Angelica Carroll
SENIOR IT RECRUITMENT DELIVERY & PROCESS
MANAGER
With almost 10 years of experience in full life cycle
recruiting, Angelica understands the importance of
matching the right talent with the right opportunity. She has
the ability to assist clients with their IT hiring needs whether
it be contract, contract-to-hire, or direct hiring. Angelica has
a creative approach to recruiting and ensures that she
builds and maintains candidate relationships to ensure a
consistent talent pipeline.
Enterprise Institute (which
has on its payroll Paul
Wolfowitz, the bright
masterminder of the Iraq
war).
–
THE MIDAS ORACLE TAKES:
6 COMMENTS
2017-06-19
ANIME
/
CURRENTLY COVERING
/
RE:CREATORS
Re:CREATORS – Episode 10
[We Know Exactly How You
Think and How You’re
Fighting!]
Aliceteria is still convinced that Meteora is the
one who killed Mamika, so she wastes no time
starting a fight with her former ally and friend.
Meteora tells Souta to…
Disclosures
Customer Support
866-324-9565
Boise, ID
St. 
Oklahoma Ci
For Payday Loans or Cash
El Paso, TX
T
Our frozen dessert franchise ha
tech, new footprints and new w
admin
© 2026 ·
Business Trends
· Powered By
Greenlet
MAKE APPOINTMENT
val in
####
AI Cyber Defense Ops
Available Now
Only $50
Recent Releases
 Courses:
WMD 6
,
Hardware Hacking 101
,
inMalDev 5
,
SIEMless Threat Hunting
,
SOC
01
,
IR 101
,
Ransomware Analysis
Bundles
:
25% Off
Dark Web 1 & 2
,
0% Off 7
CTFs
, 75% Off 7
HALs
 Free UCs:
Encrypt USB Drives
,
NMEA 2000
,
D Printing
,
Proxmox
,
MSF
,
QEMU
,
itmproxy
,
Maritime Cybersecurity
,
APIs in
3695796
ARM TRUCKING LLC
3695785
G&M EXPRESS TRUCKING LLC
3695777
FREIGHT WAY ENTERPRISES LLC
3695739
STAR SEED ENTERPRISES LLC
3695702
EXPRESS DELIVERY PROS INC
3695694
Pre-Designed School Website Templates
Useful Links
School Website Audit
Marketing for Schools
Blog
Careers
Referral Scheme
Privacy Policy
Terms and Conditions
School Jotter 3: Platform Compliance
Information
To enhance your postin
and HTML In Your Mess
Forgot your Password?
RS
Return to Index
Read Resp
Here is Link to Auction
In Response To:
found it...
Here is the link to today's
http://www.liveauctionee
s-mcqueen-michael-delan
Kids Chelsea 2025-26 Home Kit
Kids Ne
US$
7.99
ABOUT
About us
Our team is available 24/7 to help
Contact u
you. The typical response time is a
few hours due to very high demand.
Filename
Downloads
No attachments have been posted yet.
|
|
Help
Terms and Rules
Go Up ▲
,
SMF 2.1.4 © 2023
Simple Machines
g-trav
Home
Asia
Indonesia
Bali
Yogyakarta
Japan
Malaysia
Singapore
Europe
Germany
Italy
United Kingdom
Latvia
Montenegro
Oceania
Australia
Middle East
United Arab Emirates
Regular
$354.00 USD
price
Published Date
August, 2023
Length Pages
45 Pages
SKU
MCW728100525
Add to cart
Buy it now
####
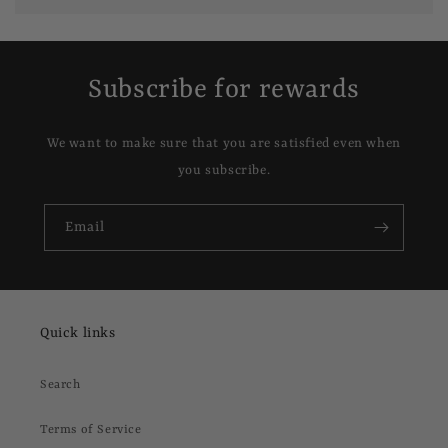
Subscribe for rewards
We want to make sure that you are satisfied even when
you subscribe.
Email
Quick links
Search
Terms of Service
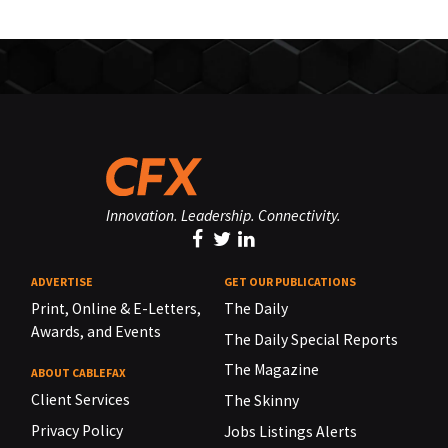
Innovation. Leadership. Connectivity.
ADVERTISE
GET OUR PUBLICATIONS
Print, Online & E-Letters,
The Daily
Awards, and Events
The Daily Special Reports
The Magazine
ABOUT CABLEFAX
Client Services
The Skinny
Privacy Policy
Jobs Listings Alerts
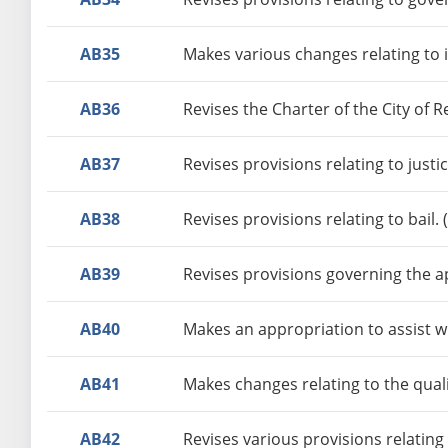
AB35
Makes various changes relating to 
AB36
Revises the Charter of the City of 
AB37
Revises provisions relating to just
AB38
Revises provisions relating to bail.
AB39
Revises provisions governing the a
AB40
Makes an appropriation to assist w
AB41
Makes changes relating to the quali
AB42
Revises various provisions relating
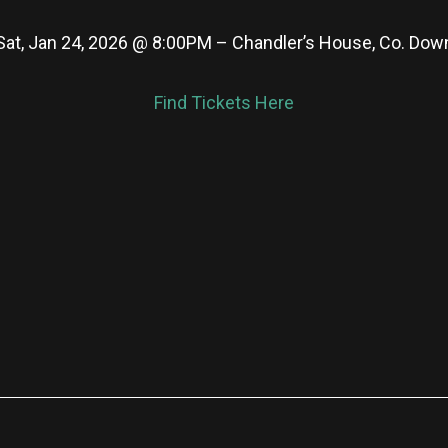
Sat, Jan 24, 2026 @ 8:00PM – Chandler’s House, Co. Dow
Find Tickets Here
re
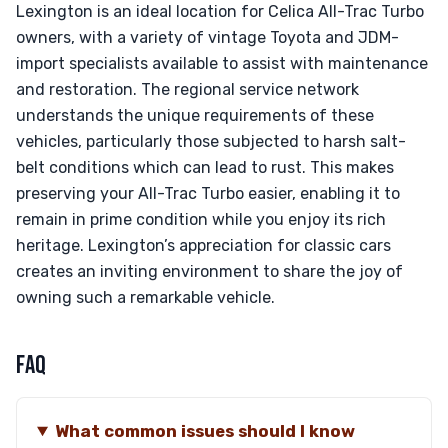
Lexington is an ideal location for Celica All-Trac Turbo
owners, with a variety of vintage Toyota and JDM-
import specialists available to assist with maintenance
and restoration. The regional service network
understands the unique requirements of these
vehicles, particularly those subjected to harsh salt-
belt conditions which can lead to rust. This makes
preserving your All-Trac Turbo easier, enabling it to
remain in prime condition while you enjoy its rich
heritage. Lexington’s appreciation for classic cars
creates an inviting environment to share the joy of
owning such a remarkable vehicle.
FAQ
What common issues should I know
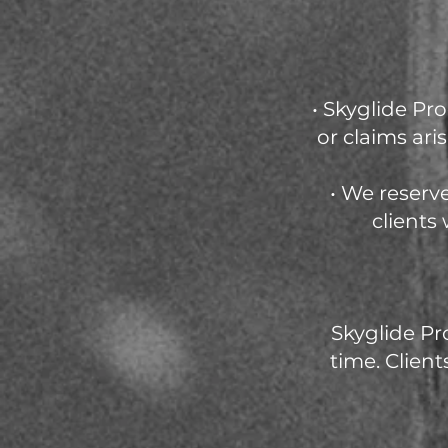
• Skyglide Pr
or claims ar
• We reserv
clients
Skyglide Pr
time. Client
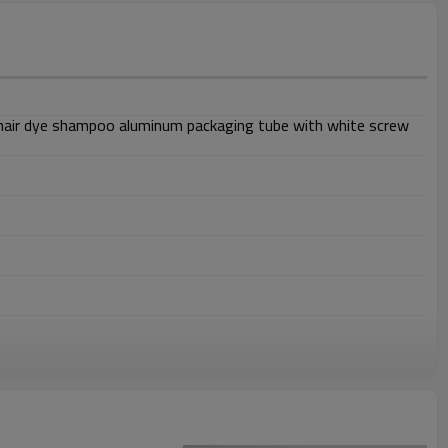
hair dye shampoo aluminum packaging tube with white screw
####
**What needs to be done:** Take from the entries every line that has the string "assist".

**Solution below:**
the ability to assist clients with their IT hiring needs whether
Makes an appropriation to assist w
import specialists available to assist with maintenance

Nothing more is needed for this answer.